The energy landscape
In statistical mechanics, the probability that a system at temperature \(T\) is in a state with energy \(E\) is the Boltzmann distribution:
\[ P(\text{state}) \;\propto\; \exp\!\left[-\frac{E(\text{state})}{k_B T}\right]. \]
A Bayesian posterior takes the same form:
\[ p(\theta \mid \text{data}) \;\propto\; p(\text{data} \mid \theta)\, p(\theta) \;=\; \exp\!\bigl[\,\log p(\text{data} \mid \theta) + \log p(\theta)\,\bigr]. \]
Define the energy of a parameter value \(\theta\) as
\[ E(\theta) \;\equiv\; -\log p(\text{data} \mid \theta) \;-\; \log p(\theta). \]
Then the posterior is exactly a Boltzmann distribution over parameter space with \(k_B T = 1\):
\[ p(\theta \mid \text{data}) \;\propto\; \exp[-E(\theta)]. \]
The duality gives every part of the Bayesian setup a physical interpretation:
| Statistics | Statistical mechanics |
|---|---|
| Parameter \(\theta\) | State of the system |
| Negative log-posterior \(-\log p(\theta \mid \text{data})\) | Energy \(E(\theta)\) |
| MAP estimate (mode of posterior) | Ground state (lowest-energy configuration) |
| Posterior samples | Thermal fluctuations at \(T = 1\) |
| Tempering (anneal \(T\) down) | Cooling a physical system |
| Log marginal likelihood | Negative free energy \(-F = -(U - TS)\) |
| Multimodal posterior | Glassy energy landscape with many local minima |
This isn’t analogy.

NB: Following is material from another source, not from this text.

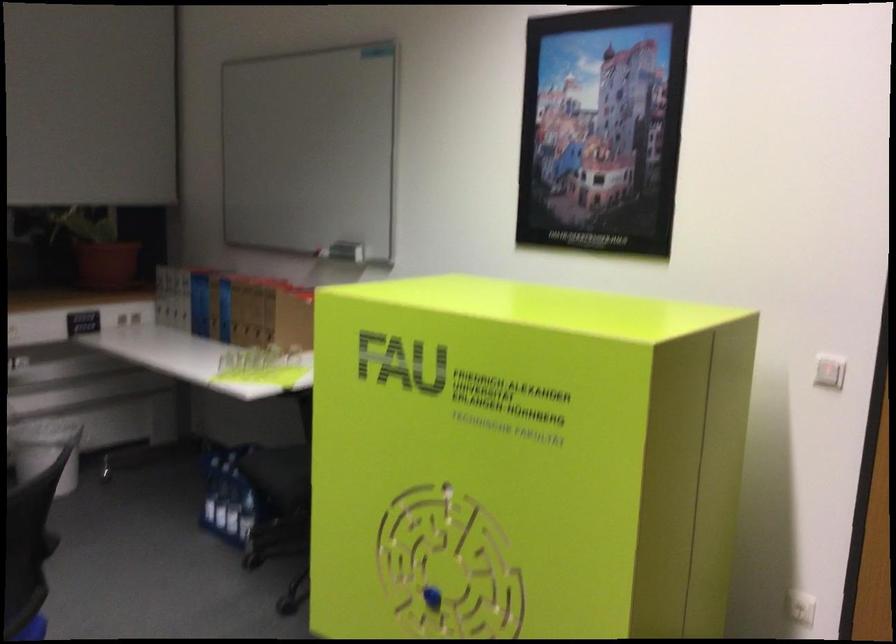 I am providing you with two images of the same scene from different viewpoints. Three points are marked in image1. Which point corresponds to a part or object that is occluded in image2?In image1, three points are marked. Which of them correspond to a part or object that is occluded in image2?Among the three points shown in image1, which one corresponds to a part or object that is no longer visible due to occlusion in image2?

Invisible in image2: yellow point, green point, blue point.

The equations are the same. That is why physicists’ methods work on statisticians’ problems.
Simulated annealing: cooling to find the MAP
If MAP estimation is finding the ground state of an energy landscape, then any physics technique for finding ground states is a candidate optimizer. The oldest is simulated annealing (Kirkpatrick, Gelatt & Vecchi 1983):
- Replace the posterior \(p(\theta \mid \text{data}) \propto e^{-E(\theta)}\) with a tempered posterior \(p_T(\theta) \propto e^{-E(\theta)/T}\).
- At high \(T\), this is flat — easy to wander around the parameter space without getting stuck in local minima.
- Gradually lower \(T\) toward \(0\). As \(T \to 0\), \(p_T\) concentrates entirely on the global minimum of \(E\) — the MAP.
- At each \(T\), run a Metropolis–Hastings chain. The slow cooling lets the chain escape local minima while it still has thermal energy, and settle into the global minimum as it freezes.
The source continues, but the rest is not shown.